German researchers have found that a cocktail of infection-fighting white blood cells from the transplant recipient and cells from the donor reduced or eradicated the need for immune-suppressing drugs.
In the study, researchers injected the cocktail of the transplant acceptance-inducing cells (TAICs) into organ recipients prior to or after the transplant procedure.
The findings are published in the August edition of the journal Transplant International.
The researchers said that transplant recipients have always been required to take a number of drugs to prevent their immune systems from rejecting the new organ.
However, those drugs don't always prevent rejection of the organ over a long-term period, and they can cause severe side effects.
"That is why our use of transplant acceptance-inducing cells (TAICs) in kidney transplant patients is such an exciting development, as it could eventually offer patients who have had transplant surgery a much higher quality of life, free from complex drug regimes," lead study author Dr. James A. Hutchinson, from the University of Schleswig-Holstein in Kiel, Germany, said in a statement.
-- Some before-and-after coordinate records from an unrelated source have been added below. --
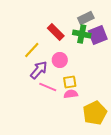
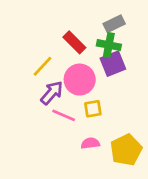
purple square: (98, 35) -> (113, 64), moved
pink circle: (60, 60) -> (80, 80), size x1.5
pink semicircle: (71, 94) -> (90, 143), moved

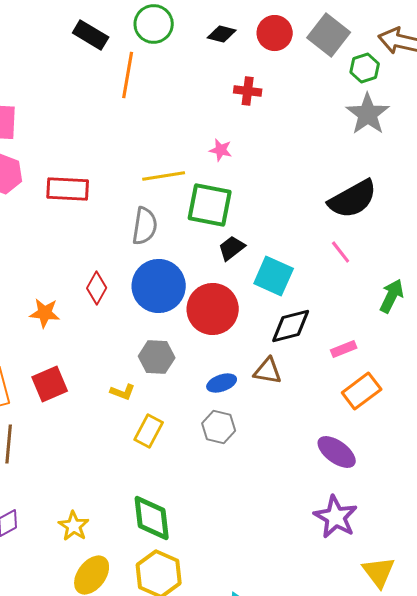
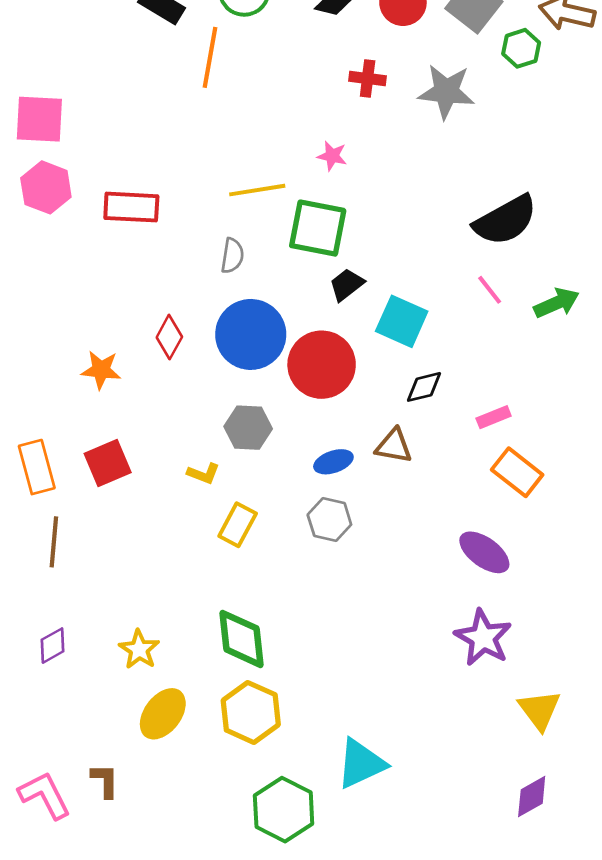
gray star: (368, 114) -> (446, 92), moved, turned -30
gray semicircle: (145, 226) -> (232, 256), size x0.7
green arrow: (392, 296) -> (557, 303), moved, turned 40
black diamond: (291, 326) -> (424, 387), size x0.7
orange rectangle: (362, 391) -> (517, 472), turned 75

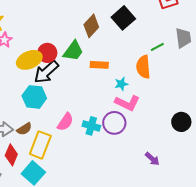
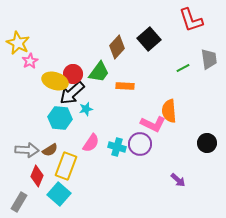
yellow ellipse: (29, 60) -> (55, 81), turned 40
orange semicircle: (143, 67) -> (169, 111), moved
cyan star: (121, 84) -> (86, 109), moved

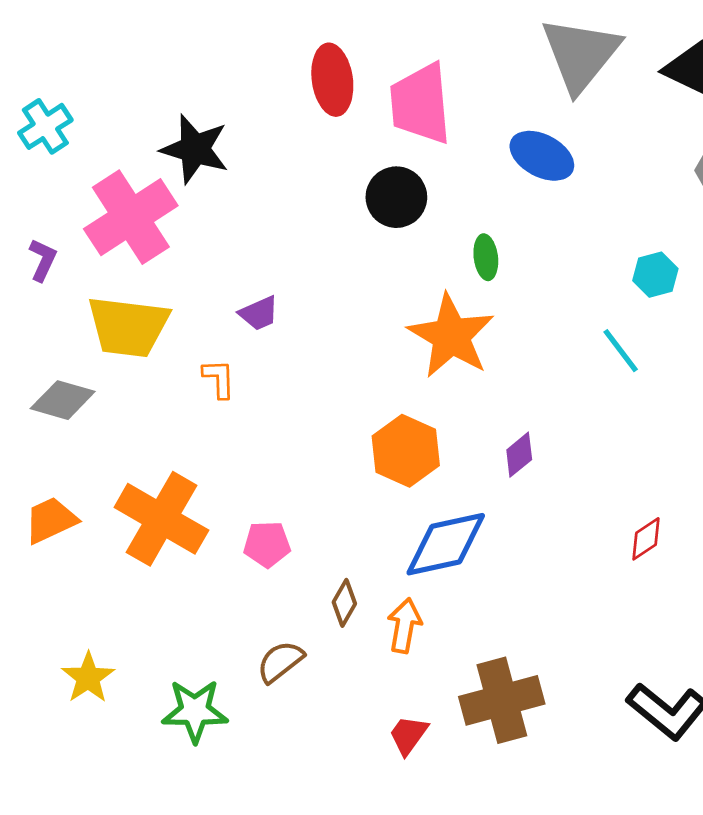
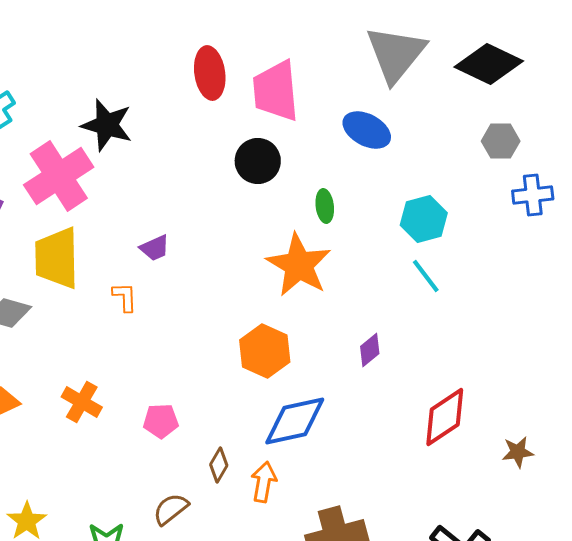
cyan hexagon: (655, 275) -> (424, 219), moved, size x1.4
yellow trapezoid: (128, 327) -> (57, 258), turned 82
purple diamond: (519, 455) -> (370, 350), moved
orange cross: (161, 519) -> (82, 402), size x0.6
red diamond: (646, 539) -> (445, 417), size x1.8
"Although our use of TAICs is still in the preliminary stages, the results of our clinical trials on 17 kidney transplant patients are promising."
The study had two phases.
In the first phase, researchers gave 12 kidney transplant patients TAICs as well as conventional drug therapy to reduce the likelihood of organ rejection after their surgery.
Ten of the 12 patients were weaned off the conventional drugs over an eight-week period, with six of them being weaned down to tacrolimus monotherapy, a low-dose drug regime that has fewer side effects.
In the second phase, five kidney transplant patients received TAICs before their operations.
One of the patients went eight months without any conventional anti-rejection drugs, while three others were weaned to the tacrolimus montherapy.
The patients in both phases did not report any major side effects.
"Our research clearly shows that infusing TAICs into patients before they have a kidney transplant, or after the procedure has been carried out, is a practical and safe clinical option," Hutchinson said.
"Although this procedure is still being developed and refined, it poses an exciting possibility for clinicians and patients alike."